## Preprocessing the Dataset

In [40]:
import os
import pandas as pd

In [50]:
def update_csv_file(file_path, states_lt):
    
    for state, path in zip(states_lt, file_path):
        df = pd.read_csv(path)

        # add the state column 
        df.insert(loc=0, column='State', value=state)

        # save the csv
        df.to_csv(path, index=False)

In [51]:


# read the file in the folder
path = os.listdir('./redbus_details/')
file_path = [ os.path.join("./redbus_details/", file) for file in path]

list_of_states = ["Andhra Pradesh", "Assam", "Himachal Pradesh", "Goa", "Kerala", "Rajasthan",
                                           "South Bengal",  "Telangana", "Uttar Pradesh", "West Bengal"]
# update the state column
update_csv_file(file_path, list_of_states)


## Preprocessing and merge the all data into single file

In [52]:

df = [ pd.read_csv(file) for file in file_path]

# concatenate the all dataframe 
df_comb = pd.concat(df, ignore_index=True)

# Remove the INR in the price column
df_comb['Price'] = df_comb['Price'].str.replace('INR', '')

# Extract the numeric value in the seat_availability column
df_comb['Seat_Availability'] = df_comb['Seat_Availability'].str.extract(r"(\d+)")


# Add the id column to the dataset at first
df_comb.insert(loc=0, column='id', value=range(1, len(df_comb)+1))

df_comb.to_csv("redbus_routes.csv", index=False)
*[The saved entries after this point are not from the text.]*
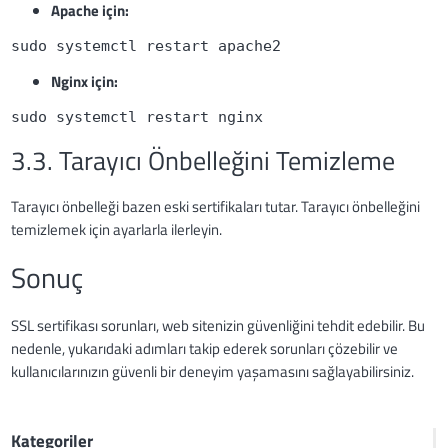
Apache için:
sudo systemctl restart apache2
Nginx için:
sudo systemctl restart nginx
3.3. Tarayıcı Önbelleğini Temizleme
Tarayıcı önbelleği bazen eski sertifikaları tutar. Tarayıcı önbelleğini
temizlemek için ayarlarla ilerleyin.
Sonuç
SSL sertifikası sorunları, web sitenizin güvenliğini tehdit edebilir. Bu
nedenle, yukarıdaki adımları takip ederek sorunları çözebilir ve
kullanıcılarınızın güvenli bir deneyim yaşamasını sağlayabilirsiniz.
Kategoriler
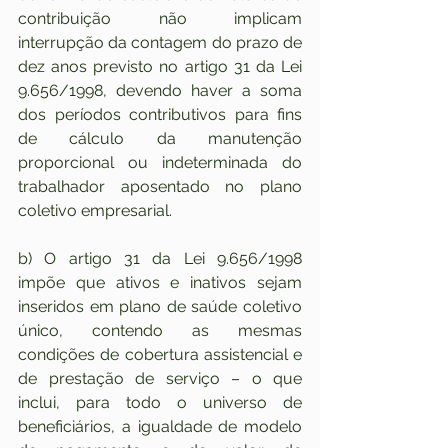
contribuição não implicam 
interrupção da contagem do prazo de 
dez anos previsto no artigo 31 da Lei 
9.656/1998, devendo haver a soma 
dos períodos contributivos para fins 
de cálculo da manutenção 
proporcional ou indeterminada do 
trabalhador aposentado no plano 
coletivo empresarial.
b) O artigo 31 da Lei 9.656/1998 
impõe que ativos e inativos sejam 
inseridos em plano de saúde coletivo 
único, contendo as mesmas 
condições de cobertura assistencial e 
de prestação de serviço – o que 
inclui, para todo o universo de 
beneficiários, a igualdade de modelo 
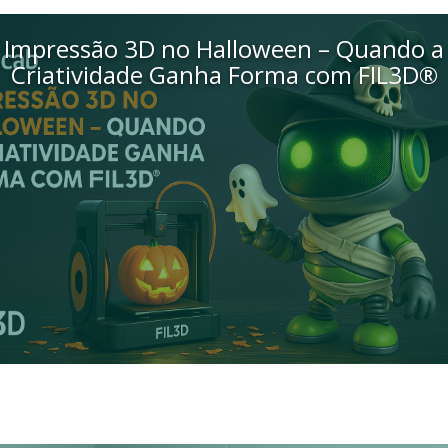
Impressão 3D no Halloween – Quando a
Criatividade Ganha Forma com FIL3D®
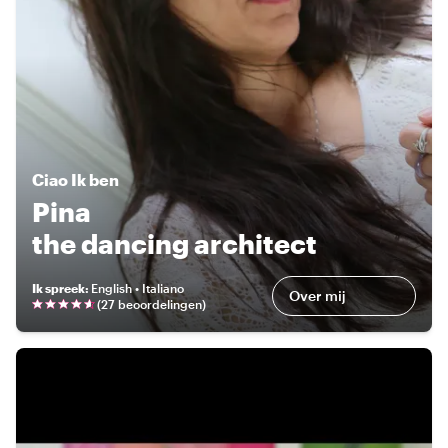
Ciao
Ik ben
Pina
the dancing architect
Ik spreek
:
English • Italiano
Over mij
(
27 beoordelingen
)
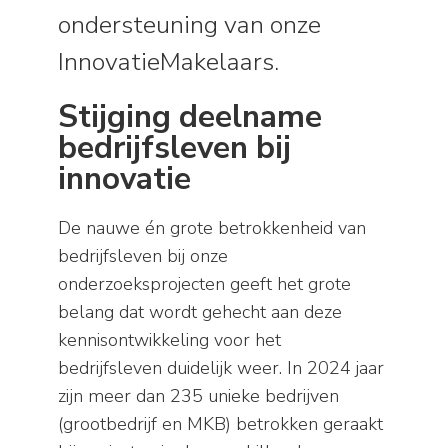
ondersteuning van onze
InnovatieMakelaars.
Stijging deelname
bedrijfsleven bij
innovatie
De nauwe én grote betrokkenheid van
bedrijfsleven bij onze
onderzoeksprojecten geeft het grote
belang dat wordt gehecht aan deze
kennisontwikkeling voor het
bedrijfsleven duidelijk weer. In 2024 jaar
zijn meer dan 235 unieke bedrijven
(grootbedrijf en MKB) betrokken geraakt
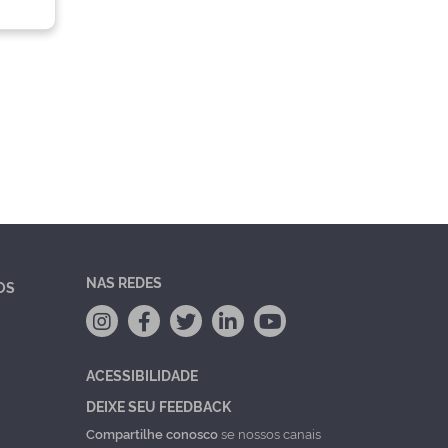
NAS REDES
OS
ACESSIBILIDADE
DEIXE SEU FEEDBACK
Compartilhe conosco
se nossos canais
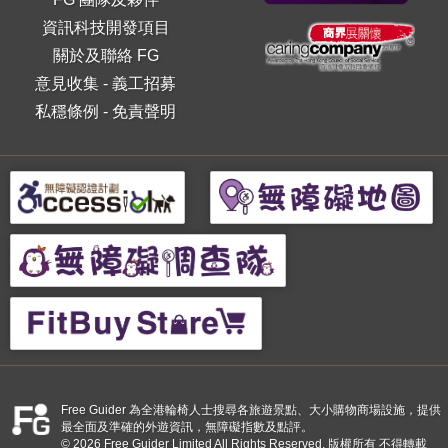
資訊科技開發項目
關於及聯絡 FG
意見收集
-
義工招募
私穩條例
-
免責聲明
Free Guider 為全港輪椅人士搜尋各旅遊景點、大小購物商場設施，提供
最全面及準確的外遊資訊，無障礙指數及點評。
© 2026 Free Guider Limited All Rights Reserved. 版權所有 不得轉載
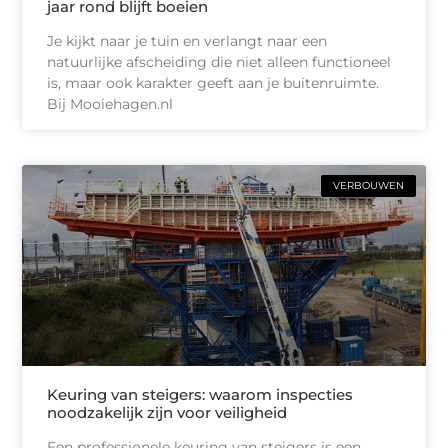
jaar rond blijft boeien
Je kijkt naar je tuin en verlangt naar een
natuurlijke afscheiding die niet alleen functioneel
is, maar ook karakter geeft aan je buitenruimte.
Bij Mooiehagen.nl
VERBOUWEN
Keuring van steigers: waarom inspecties
noodzakelijk zijn voor veiligheid
Een professionele keuring van steigers is een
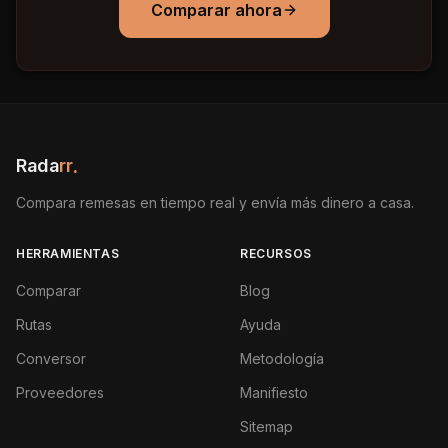
Comparar ahora
Rada
rr
.
Compara remesas en tiempo real y envía más dinero a casa.
HERRAMIENTAS
RECURSOS
Comparar
Blog
Rutas
Ayuda
Conversor
Metodología
Proveedores
Manifiesto
Sitemap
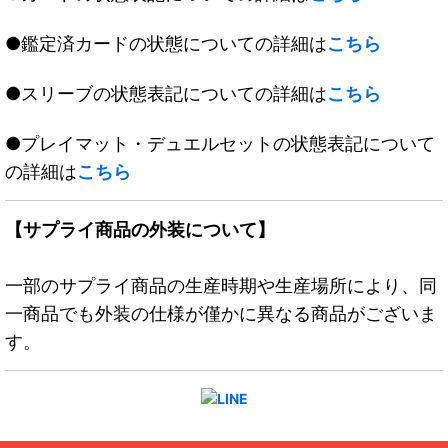
●鑑定済カードの状態についての詳細は
こちら
●スリーブの状態表記についての詳細は
こちら
●プレイマット・デュエルセットの状態表記について
の詳細は
こちら
【サプライ商品の外装について】
一部のサプライ商品の生産時期や生産場所により、同
一商品でも外装の仕様が僅かに異なる商品がございま
す。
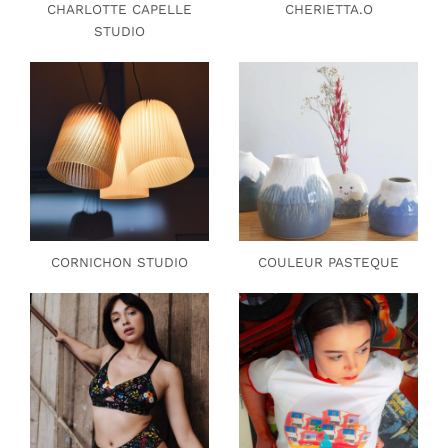
CHARLOTTE CAPELLE
CHERIETTA.O
STUDIO
CORNICHON STUDIO
COULEUR PASTEQUE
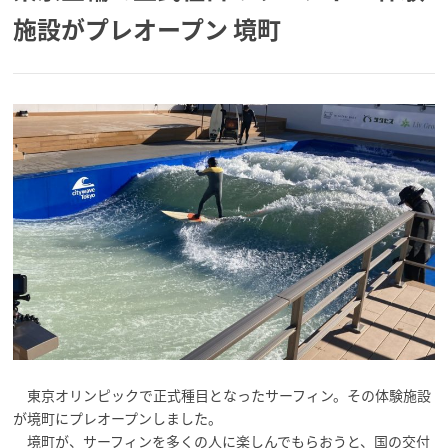
施設がプレオープン 境町
東京オリンピックで正式種目となったサーフィン。その体験施設
が境町にプレオープンしました。
境町が、サーフィンを多くの人に楽しんでもらおうと、国の交付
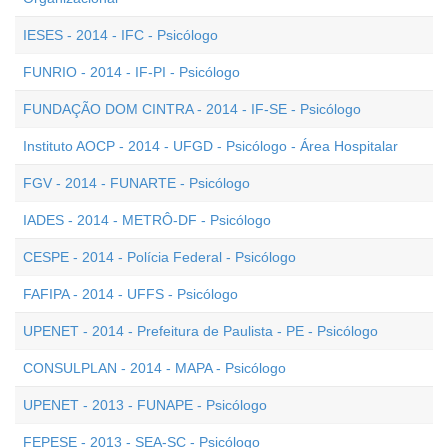
IESES - 2014 - IFC - Psicólogo
FUNRIO - 2014 - IF-PI - Psicólogo
FUNDAÇÃO DOM CINTRA - 2014 - IF-SE - Psicólogo
Instituto AOCP - 2014 - UFGD - Psicólogo - Área Hospitalar
FGV - 2014 - FUNARTE - Psicólogo
IADES - 2014 - METRÔ-DF - Psicólogo
CESPE - 2014 - Polícia Federal - Psicólogo
FAFIPA - 2014 - UFFS - Psicólogo
UPENET - 2014 - Prefeitura de Paulista - PE - Psicólogo
CONSULPLAN - 2014 - MAPA - Psicólogo
UPENET - 2013 - FUNAPE - Psicólogo
FEPESE - 2013 - SEA-SC - Psicólogo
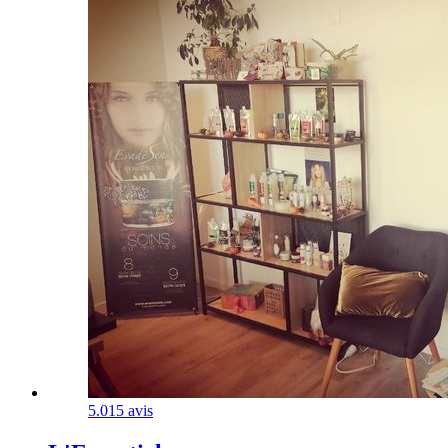
5.0
15 avis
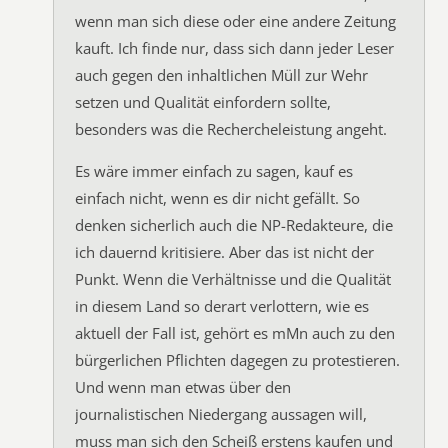
wenn man sich diese oder eine andere Zeitung
kauft. Ich finde nur, dass sich dann jeder Leser
auch gegen den inhaltlichen Müll zur Wehr
setzen und Qualität einfordern sollte,
besonders was die Rechercheleistung angeht.
Es wäre immer einfach zu sagen, kauf es
einfach nicht, wenn es dir nicht gefällt. So
denken sicherlich auch die NP-Redakteure, die
ich dauernd kritisiere. Aber das ist nicht der
Punkt. Wenn die Verhältnisse und die Qualität
in diesem Land so derart verlottern, wie es
aktuell der Fall ist, gehört es mMn auch zu den
bürgerlichen Pflichten dagegen zu protestieren.
Und wenn man etwas über den
journalistischen Niedergang aussagen will,
muss man sich den Scheiß erstens kaufen und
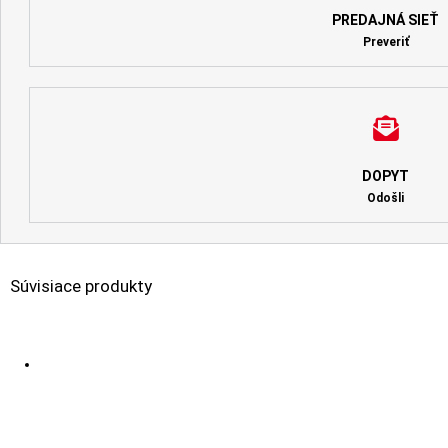
PREDAJNÁ SIEŤ
Preveriť
DOPYT
Odošli
Súvisiace produkty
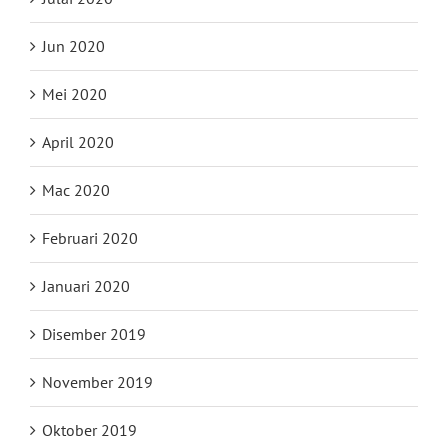
Jun 2020
Mei 2020
April 2020
Mac 2020
Februari 2020
Januari 2020
Disember 2019
November 2019
Oktober 2019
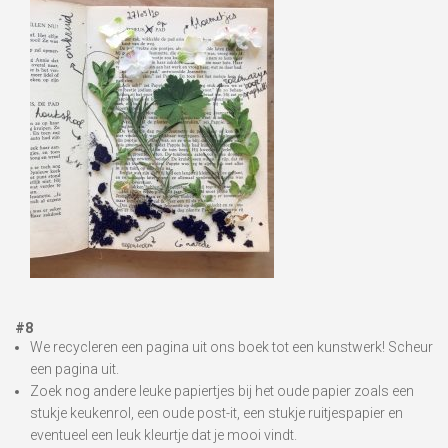
#8
We recycleren een pagina uit ons boek tot een kunstwerk! Scheur
een pagina uit.
Zoek nog andere leuke papiertjes bij het oude papier zoals een
stukje keukenrol, een oude post-it, een stukje ruitjespapier en
eventueel een leuk kleurtje dat je mooi vindt.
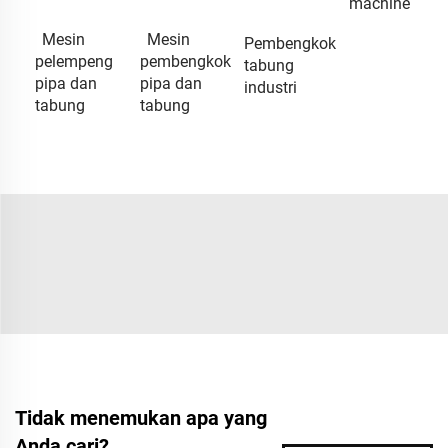
machine
Mesin
Mesin
Pembengkok
pelempeng
pembengkok
tabung
pipa dan
pipa dan
industri
tabung
tabung
Tidak menemukan apa yang
Anda cari?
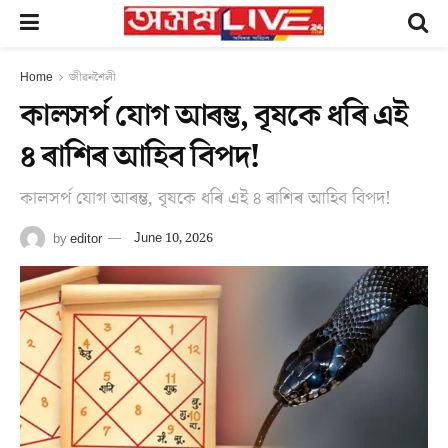
Home
জীৱনশৈলী
কালসৰ্প যোগ আৰম্ভ, বৃষকে ধৰি এই
৪ ৰাশিৰ আহিব বিপদ!
কালসৰ্প যোগ আৰম্ভ, বৃষকে ধৰি এই ৪ ৰাশিৰ আহিব বিপদ!
by
editor
June 10, 2026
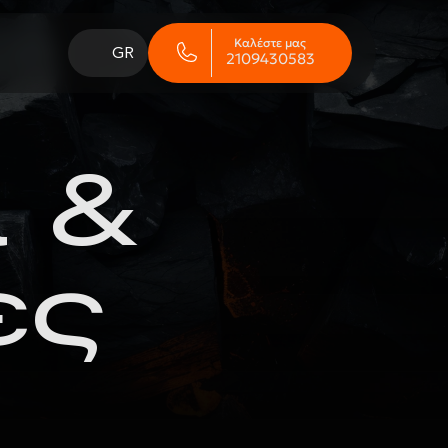
Καλέστε μας
GR
2109430583
 & 
ες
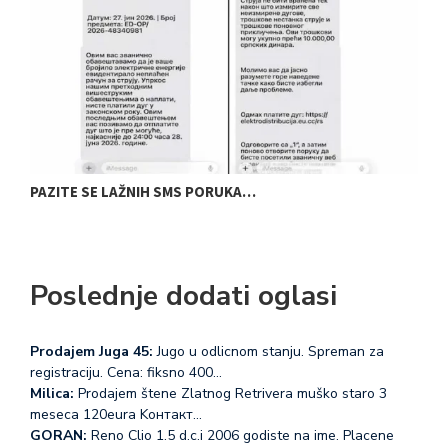
PAZITE SE LAŽNIH SMS PORUKA…
P
Poslednje dodati oglasi
Prodajem Juga 45:
Jugo u odlicnom stanju. Spreman za
registraciju. Cena: fiksno 400…
Milica:
Prodajem štene Zlatnog Retrivera muško staro 3
meseca 120eura Koнтакт…
GORAN:
Reno Clio 1.5 d.c.i 2006 godiste na ime. Placene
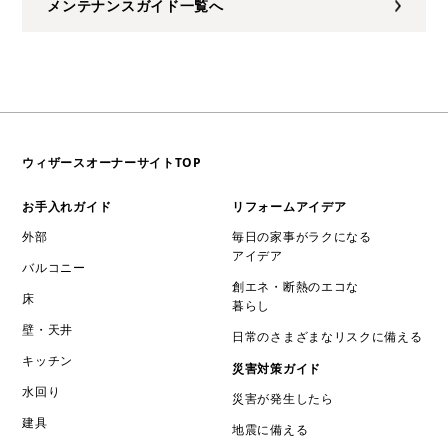
メンテナンスガイド一覧へ
ウィザースオーナーサイトTOP
お手入れガイド
リフォームアイデア
外部
毎日の家事がラクになる
アイデア
バルコニー
創エネ・断熱のエコな
床
暮らし
壁・天井
日常のさまざまなリスクに備える
キッチン
災害対策ガイド
水回り
災害が発生したら
建具
地震に備える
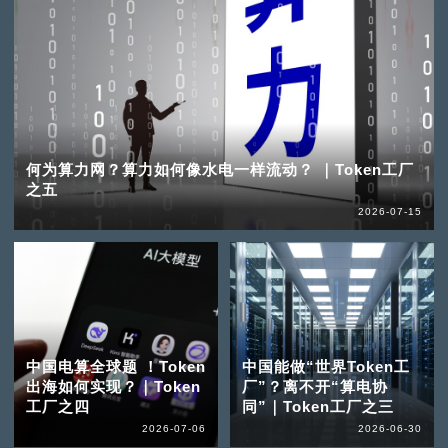
何为算力网？算力如何像水电一样流动？ ｜Token工厂
之五
2026-07-15
中国电算全球题 ！Token
中国能做“世界Token工
出海如何实现？｜Token
厂”？离不开“算电协
工厂之四
同”｜Token工厂之三
2026-07-06
2026-06-30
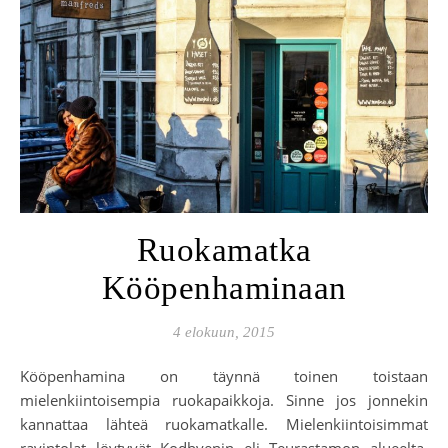
Ruokamatka
Kööpenhaminaan
4 elokuun, 2015
Kööpenhamina on täynnä toinen toistaan
mielenkiintoisempia ruokapaikkoja. Sinne jos jonnekin
kannattaa lähteä ruokamatkalle. Mielenkiintoisimmat
ravintolat löytyvät Kodbyenin eli Teurastamon alueelta,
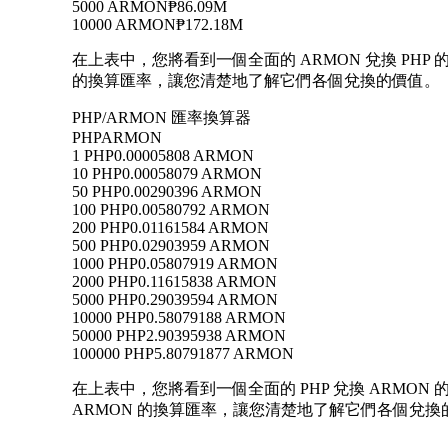
5000 ARMON
₱86.09M
10000 ARMON
₱172.18M
在上表中，您將看到一個全面的 ARMON 兌換 PHP 
的換算匯率，讓您清楚地了解它們各個兌換的價值。
PHP/ARMON 匯率換算器
PHP
ARMON
1 PHP
0.00005808 ARMON
10 PHP
0.00058079 ARMON
50 PHP
0.00290396 ARMON
100 PHP
0.00580792 ARMON
200 PHP
0.01161584 ARMON
500 PHP
0.02903959 ARMON
1000 PHP
0.05807919 ARMON
2000 PHP
0.11615838 ARMON
5000 PHP
0.29039594 ARMON
10000 PHP
0.58079188 ARMON
50000 PHP
2.90395938 ARMON
100000 PHP
5.80791877 ARMON
在上表中，您將看到一個全面的 PHP 兌換 ARMON 的換
ARMON 的換算匯率，讓您清楚地了解它們各個兌換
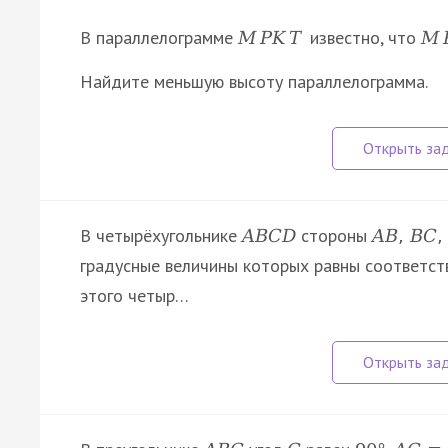
В параллелограмме
известно, что
M
P
K
T
M
Найдите меньшую высоту параллелограмма.
В четырёхугольнике
стороны
A
B
C
D
A
B
,
B
C
,
градусные величины которых равны соответс
этого четыр…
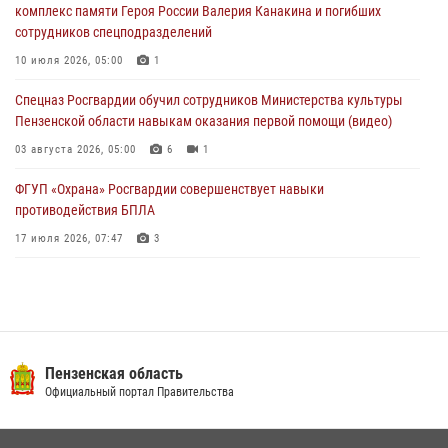
04 августа 2026, 07:05
4
1
комплекс памяти Героя России Валерия Канакина и погибших
сотрудников спецподразделений
В Управлении Росгвардии по Пензенской области подвели итоги
работы за первое полугодие 2026 года
10 июля 2026, 05:00
1
04 августа 2026, 06:08
Спецназ Росгвардии обучил сотрудников Министерства культуры
Пензенской области навыкам оказания первой помощи (видео)
03 августа 2026, 05:00
6
1
ФГУП «Охрана» Росгвардии совершенствует навыки
противодействия БПЛА
17 июля 2026, 07:47
3
Военнослужащие Росгвардии в Заречном приняли участие в
просветительской лекции Общества «Знание»
16 июля 2026, 05:00
2
Пензенский спецназ Росгвардии готовит студентов к окружному
Пензенская область
этапу «Зарницы 2.0» (видео)
Официальный портал Правительства
10 июля 2026, 06:01
6
1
## Store the data into database

In [53]:
from sqlite3 import connect

conn = connect('redbus_db.db')
curr = conn.cursor()

In [61]:
import pandas as pd
df = pd.read_csv('./redbus_routes.csv')

In [62]:
# create a table
table = """
    CREATE TABLE redbus_details (
        id INT PRIMARY KEY,
        state VARCHAR(100),
        bus_name VARCHAR(255),
        route_name VARCHAR(255),
        bus_type VARCHAR(255),
        departing_time VARCHAR(150),
        duration VARCHAR(100),
        reaching_time VARCHAR(150),
        star_rating  DECIMAL(3,2),
        price DECIMAL(10,2),
        seat_availability INT,
        route_link VARCHAR(255)  
    );
"""

In [66]:
# curr.execute("DROP TABLE IF EXISTS redbus_details;")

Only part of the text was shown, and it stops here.